Tuesday, April 1, 2008

ServiceHost vs InstanceContext

Well, I might be missing something but from what I can tell using ServiceHost doesn't make very much sense in PeerChannel application. From my experiments if you create a ServiceHost and then create a DuplexChannel, when you invoke a service operation on the channel the message actual appears to arrive twice. Also creating a 'regular' Channel (ChannelFactory instead of DuplexChannelFactory) doesn't push the message to all nodes – it seems like only some of the nodes actually receive the message. There are a few examples out there using a 'regular' Channel – but when I run more that than 3 nodes using that configuration each node just does not get the message.
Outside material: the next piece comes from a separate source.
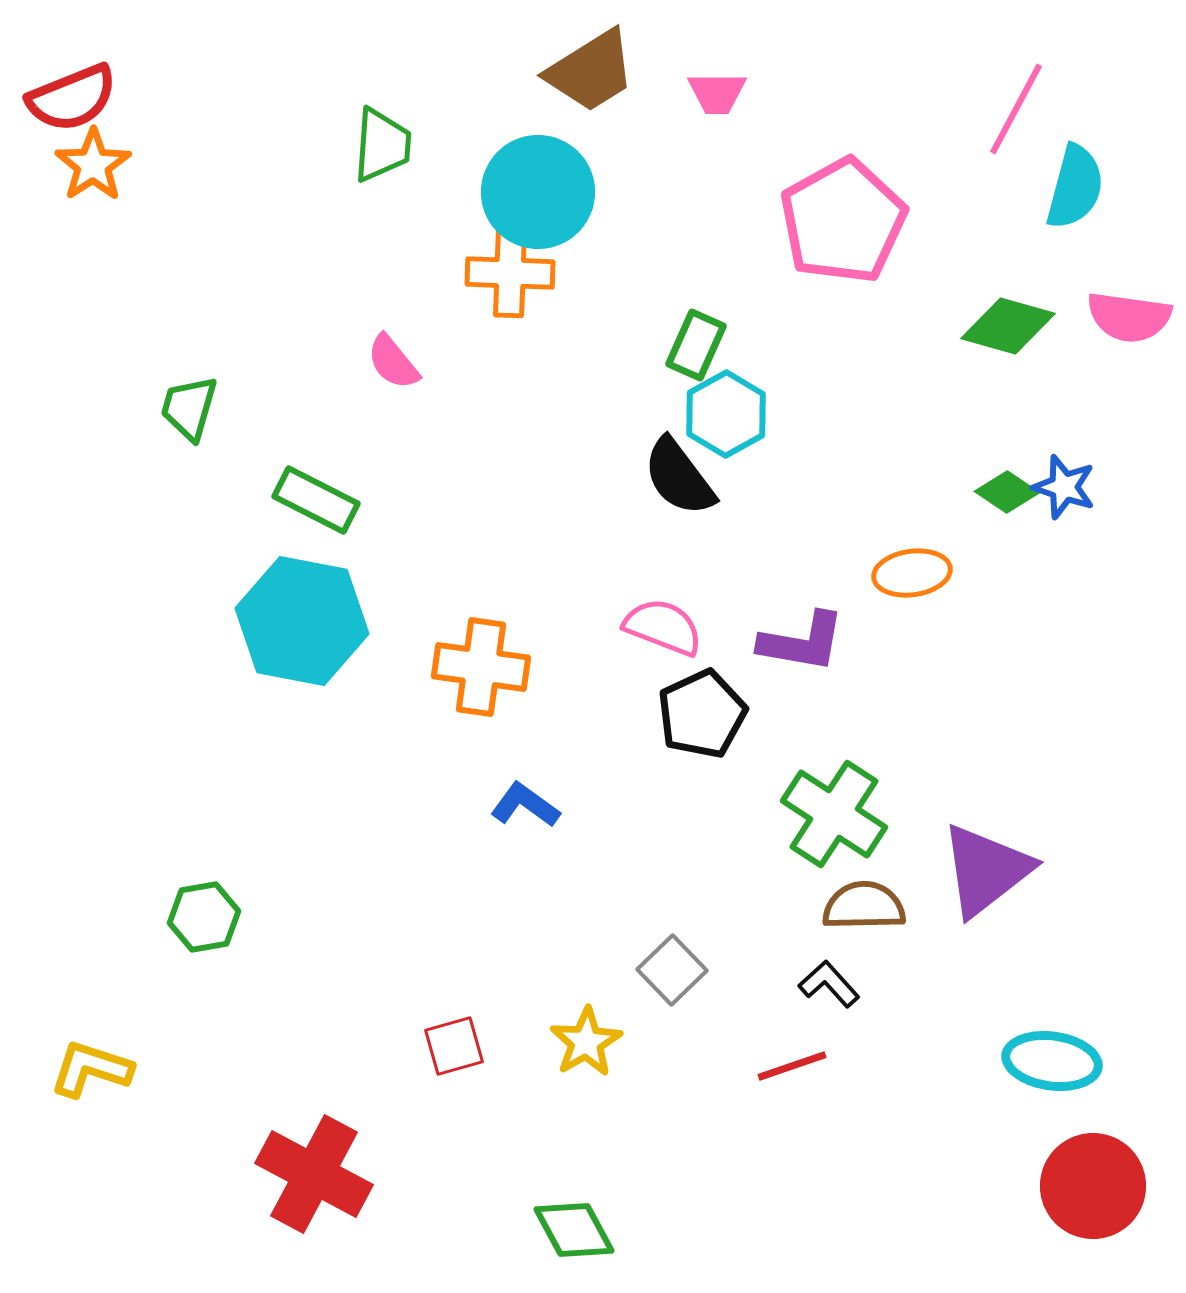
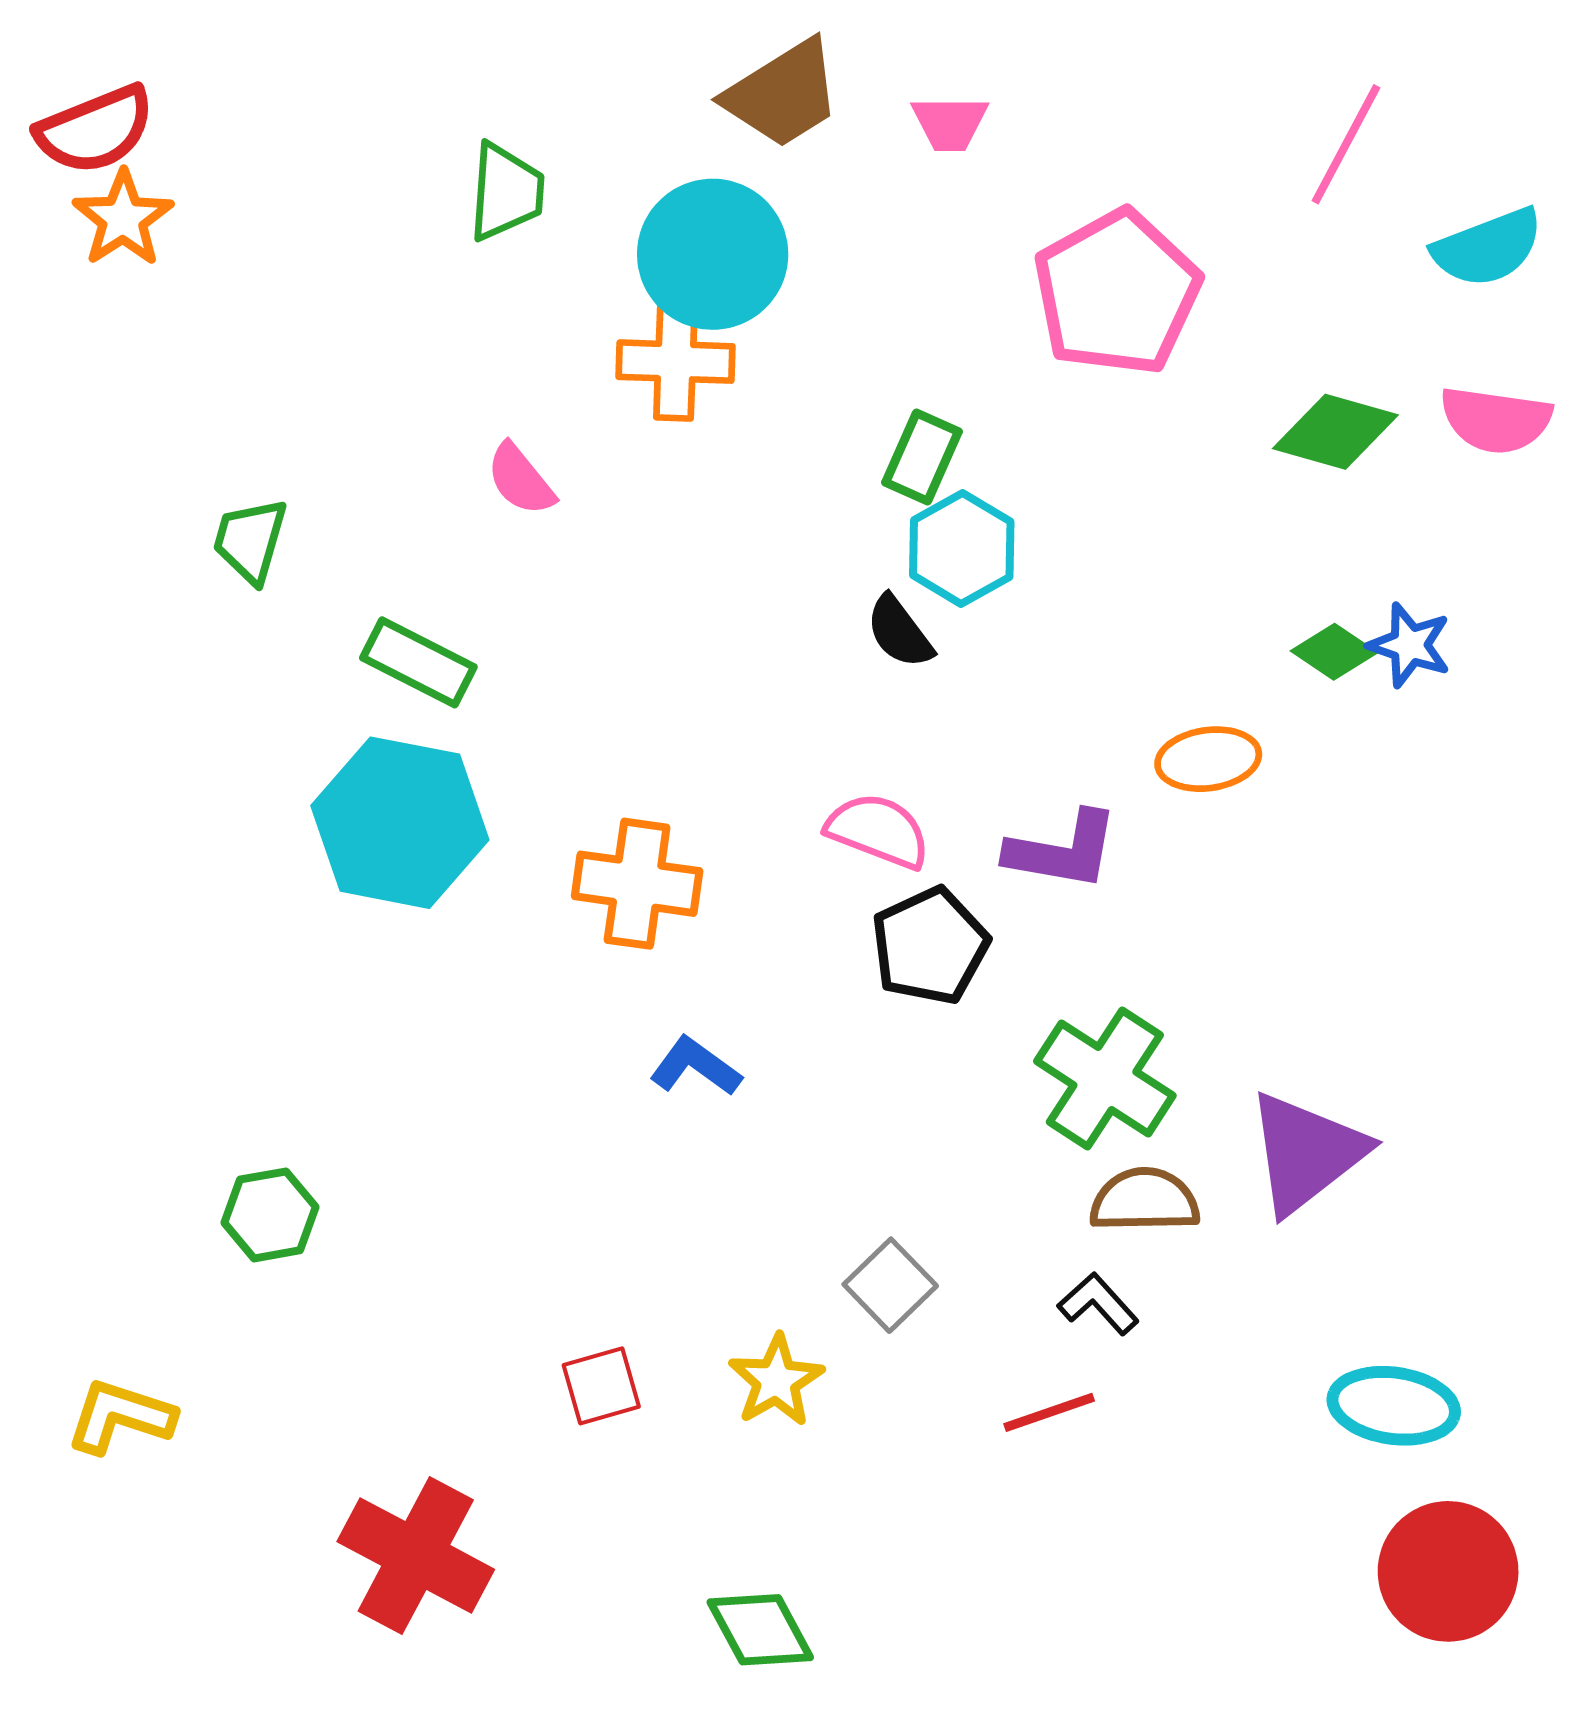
cyan semicircle: (1075, 187) -> (1488, 248), moved, turned 54
black semicircle: (679, 477) -> (899, 632), size x0.7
So – What I do recommend is using InstanceContext housed in a separate thread and DuplexChannels for all sending of data. A quick sample might look like this…

[ServiceBehavior(InstanceContextMode = InstanceContextMode.Single,
ConcurrencyMode = ConcurrencyMode.Reentrant,
UseSynchronizationContext = false)]
public class ServiceImplementation: IPeerServiceContract
{ /* snip */ }

public static class WorkerThread
{
/* snip variables */
public static void Run()
{
service = new ServiceImplementation();
host = new InstanceContext(service);
host.Open();


channelFactory = new
DuplexChannelFactory(service,
"WCFPeerPerformance");
channelFactory.Credentials.Peer.MeshPassword = MeshPassword;
channel = channelFactory.CreateChannel();
channel.Open();
}
}

PeerChannel Performance Improvement

My advisor wanted me to drill down into the following areas to make sure I was doing things correctly since the performance was so bad on my first test runs through. Specifically he wanted me to look into:

  1. Why was I getting "The system hit the limit set for throttle MaxConcurrentCalls"
  2. How does the graph pruning work?

Well, after digging into the protocol spec and hitting Google about a few interesting sections – I've refactor rewritten the pretty much the entire application. And the good news is that my application runs ridiculously better, and so here are some of the tips/hits I figured out (with the help of some great Microsoft folks out there, MVPs and other bloggers)…

Threading Issues
First, the biggest tip off should have been that the WinForm I was using kept locking up and not responding. Having WCF run within the WinForm context is a very bad idea. If your WinForm freezes or locks up, I would start here looking at fixing that first. There are few articles[Here, Here, or Here] that talk about the UseSynchronizationContext and how that should be false to improve performance (as stated in the articles, it doesn't synchronize your callbacks to the UI thread). It seems (to me at least) that if you decorate your actual WinForm with the ServiceBehavior setting the InstanceContextMode, the ConcurrencyMode and UseSynchronizationContext it would still get nonresponsive as I added more nodes to the mesh (testing on a single box currently).

For some reason that seems to be the popular way to setup the samples out on the net – IMHO it seems much better to separate out the responsibilities into three classes 1) The UX View, 2) The Service Implementation Class, and 3) The Worker Thread Class. The Service Implementation class contains the ServiceBehavior and handles any incoming calls. The Worker Thread Class collaborates with the Service and contains both InstanceContext (which gets an instance of the Server Class) and the DuplexChannel that implement the ServiceContract. Finally the View just launches the Worker Thread on a dedicated thread. Take a look at Perf2 version on CodePlex Version 1.0 if you want to see it in action...

Graph Pruning
When I was originally running my tests, I also created a simple way to see who was connected to who. The strange thing was that it always looked fully connected. In short, the mistake I made here is that you can't assume it will start pruning right off the back. The two most important things here are Maintenance Timer needs to run clean up nodes, but that can only be effective after the LinkUtility is calculated which runs on another Timer. I need to run some more tests on this, but to be sure but it does appear to be removing some connections, just slowly… The biggest helps here were reading the actual Peer Channel Protocol Specification, the Patent and the blog post "How many channels can a mesh handle?"